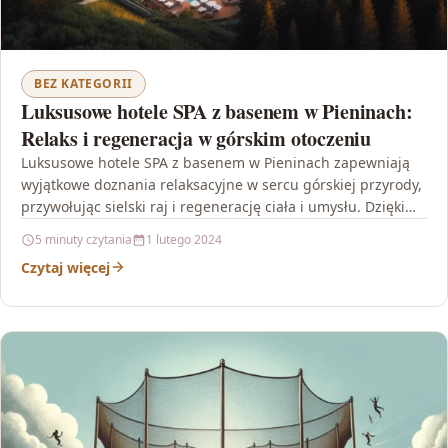
BEZ KATEGORII
Luksusowe hotele SPA z basenem w Pieninach:
Relaks i regeneracja w górskim otoczeniu
Luksusowe hotele SPA z basenem w Pieninach zapewniają
wyjątkowe doznania relaksacyjne w sercu górskiej przyrody,
przywołując sielski raj i regenerację ciała i umysłu. Dzięki…
5 minuty czytania
1 lutego 2024
Czytaj więcej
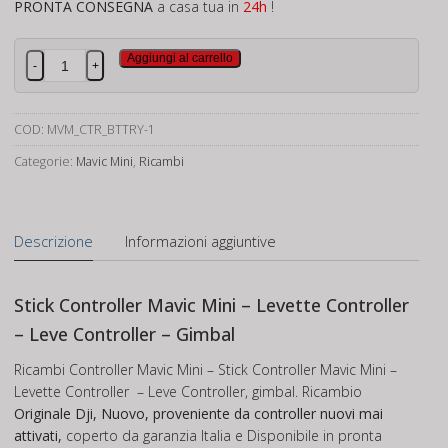
PRONTA CONSEGNA
a casa tua in
24h
!
Stick
Aggiungi al carrello
-
+
Controller
Mavic
Mini
COD:
MVM_CTR_BTTRY-1
quantità
Categorie:
Mavic Mini
,
Ricambi
Descrizione
Informazioni aggiuntive
Stick Controller Mavic Mini – Levette Controller
– Leve Controller – Gimbal
Ricambi Controller Mavic Mini – Stick Controller Mavic Mini –
Levette Controller – Leve Controller, gimbal. Ricambio
Originale Dji, Nuovo, proveniente da controller nuovi mai
attivati,
coperto da garanzia Italia e Disponibile in pronta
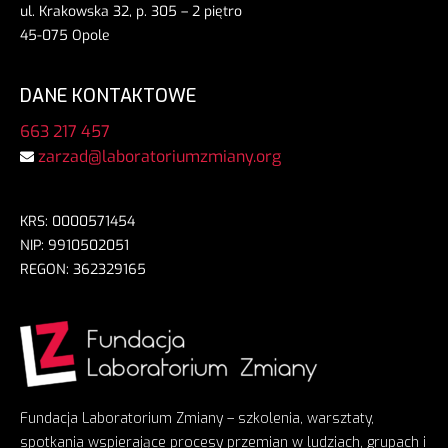
ul. Krakowska 32, p. 305 – 2 piętro
45-075 Opole
DANE KONTAKTOWE
663 217 457
zarzad@laboratoriumzmiany.org
KRS: 0000571454
NIP: 9910502051
REGON: 362329165
Fundacja Laboratorium Zmiany – szkolenia, warsztaty,
spotkania wspierające procesy przemian w ludziach, grupach i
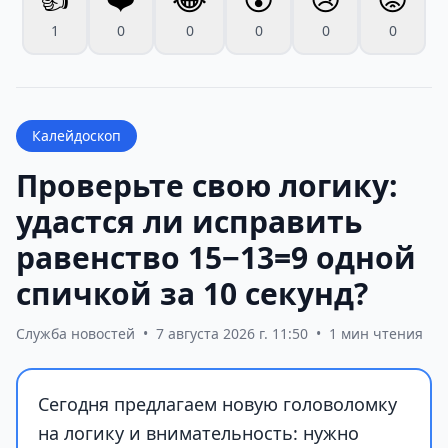
1
0
0
0
0
0
Калейдоскоп
Проверьте свою логику:
удастся ли исправить
равенство 15−13=9 одной
спичкой за 10 секунд?
Служба новостей
•
7 августа 2026 г. 11:50
•
1 мин чтения
Сегодня предлагаем новую головоломку
на логику и внимательность: нужно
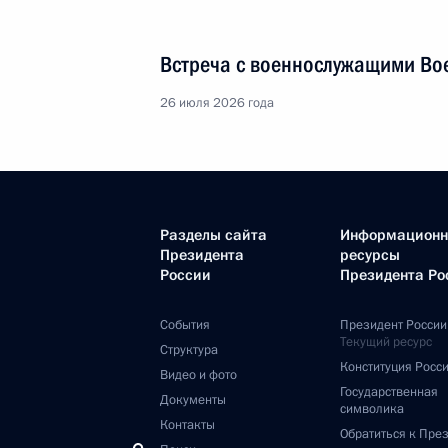
Встреча с военнослужащими Во
26 июля 2026 года
Разделы сайта
Информацион
Президента
ресурсы
России
Президента Ро
События
Президент России
Текущий ресурс
Структура
Конституция Росс
Видео и фото
Государственная
Документы
символика
Контакты
Обратиться к Пре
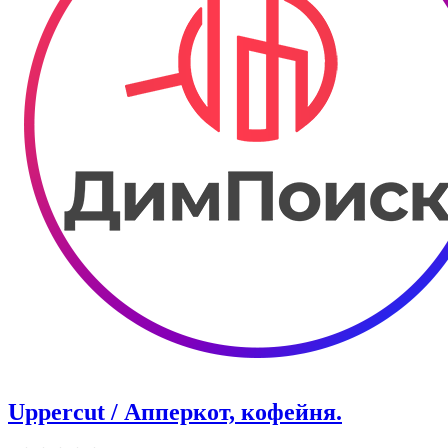
Uppercut / Апперкот, кофейня.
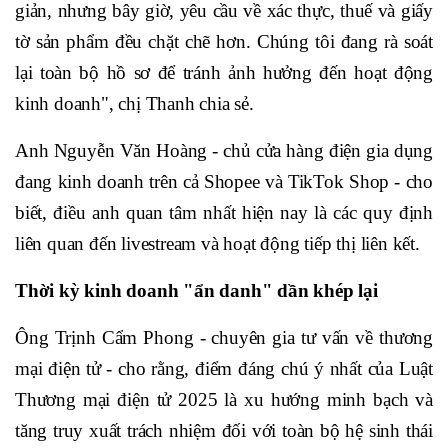
giản, nhưng bây giờ, yêu cầu về xác thực, thuế và giấy
tờ sản phẩm đều chặt chẽ hơn. Chúng tôi đang rà soát
lại toàn bộ hồ sơ để tránh ảnh hưởng đến hoạt động
kinh doanh", chị Thanh chia sẻ.
Anh Nguyễn Văn Hoàng - chủ cửa hàng điện gia dụng
đang kinh doanh trên cả Shopee và TikTok Shop - cho
biết, điều anh quan tâm nhất hiện nay là các quy định
liên quan đến livestream và hoạt động tiếp thị liên kết.
Thời kỳ kinh doanh "ẩn danh" dần khép lại
Ông Trịnh Cẩm Phong - chuyên gia tư vấn về thương
mại điện tử - cho rằng, điểm đáng chú ý nhất của Luật
Thương mại điện tử 2025 là xu hướng minh bạch và
tăng truy xuất trách nhiệm đối với toàn bộ hệ sinh thái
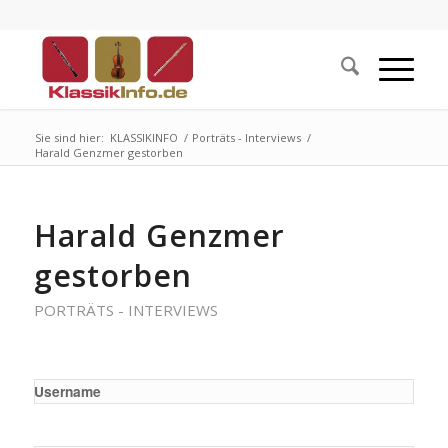
Sie sind hier:
KLASSIKINFO
/
Porträts - Interviews
/
Harald Genzmer gestorben
Harald Genzmer
gestorben
PORTRÄTS - INTERVIEWS
Username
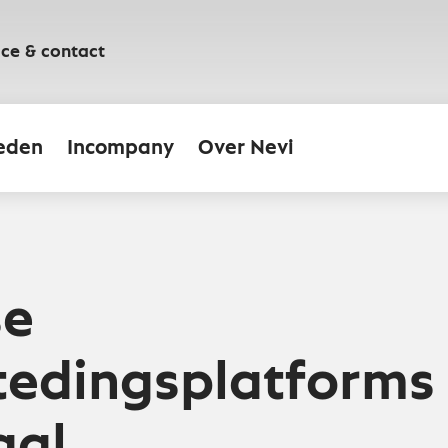
ice & contact
eden
Incompany
Over Nevi
se
edingsplatforms 
aal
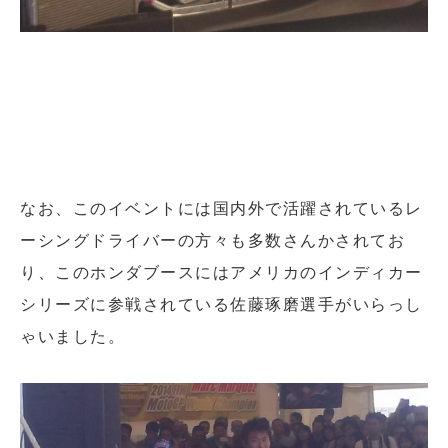
なお、このイベントには国内外で活躍されているレ
ーシングドライバーの方々も多数さんかされてお
り、このホンダブースにはアメリカのインディカー
シリーズに参戦されている佐藤琢磨選手がいらっし
ゃいました。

Your goal: A precise repetition of every entry, free of pictures, is the expected answer.

Final answer:
BEZ KATEGORII
Luksusowe hotele SPA z basenem w Pieninach:
Relaks i regeneracja w górskim otoczeniu
Luksusowe hotele SPA z basenem w Pieninach zapewniają
wyjątkowe doznania relaksacyjne w sercu górskiej przyrody,
przywołując sielski raj i regenerację ciała i umysłu. Dzięki…
5 minuty czytania
1 lutego 2024
Czytaj więcej
PRONTA CONSEGNA
a casa tua in
24h
!
Stick
Aggiungi al carrello
-
+
Controller
Mavic
Mini
COD:
MVM_CTR_BTTRY-1
quantità
Categorie:
Mavic Mini
,
Ricambi
Descrizione
Informazioni aggiuntive
Stick Controller Mavic Mini – Levette Controller
– Leve Controller – Gimbal
Ricambi Controller Mavic Mini – Stick Controller Mavic Mini –
Levette Controller – Leve Controller, gimbal. Ricambio
Originale Dji, Nuovo, proveniente da controller nuovi mai
attivati,
coperto da garanzia Italia e Disponibile in pronta
ul. Krakowska 32, p. 305 – 2 piętro
45-075 Opole
DANE KONTAKTOWE
663 217 457
zarzad@laboratoriumzmiany.org
KRS: 0000571454
NIP: 9910502051
REGON: 362329165
Fundacja Laboratorium Zmiany – szkolenia, warsztaty,
spotkania wspierające procesy przemian w ludziach, grupach i
1
0
0
0
0
0
Калейдоскоп
Проверьте свою логику:
удастся ли исправить
равенство 15−13=9 одной
спичкой за 10 секунд?
Служба новостей
•
7 августа 2026 г. 11:50
•
1 мин чтения
Сегодня предлагаем новую головоломку
на логику и внимательность: нужно
Встреча с военнослужащими Во
26 июля 2026 года
Разделы сайта
Информацион
Президента
ресурсы
России
Президента Ро
События
Президент России
Текущий ресурс
Структура
Конституция Росс
Видео и фото
Государственная
Документы
символика
Контакты
Обратиться к Пре
Uppercut / Апперкот, кофейня.
giản, nhưng bây giờ, yêu cầu về xác thực, thuế và giấy
tờ sản phẩm đều chặt chẽ hơn. Chúng tôi đang rà soát
lại toàn bộ hồ sơ để tránh ảnh hưởng đến hoạt động
kinh doanh", chị Thanh chia sẻ.
Anh Nguyễn Văn Hoàng - chủ cửa hàng điện gia dụng
đang kinh doanh trên cả Shopee và TikTok Shop - cho
biết, điều anh quan tâm nhất hiện nay là các quy định
liên quan đến livestream và hoạt động tiếp thị liên kết.
Thời kỳ kinh doanh "ẩn danh" dần khép lại
Ông Trịnh Cẩm Phong - chuyên gia tư vấn về thương
mại điện tử - cho rằng, điểm đáng chú ý nhất của Luật
Thương mại điện tử 2025 là xu hướng minh bạch và
tăng truy xuất trách nhiệm đối với toàn bộ hệ sinh thái
Sie sind hier:
KLASSIKINFO
/
Porträts - Interviews
/
Harald Genzmer gestorben
Harald Genzmer
gestorben
PORTRÄTS - INTERVIEWS
Username
ice & contact
eden
Incompany
Over Nevi
se
edingsplatforms 
aal
なお、このイベントには国内外で活躍されているレ
ーシングドライバーの方々も多数さんかされてお
り、このホンダブースにはアメリカのインディカー
シリーズに参戦されている佐藤琢磨選手がいらっし
ゃいました。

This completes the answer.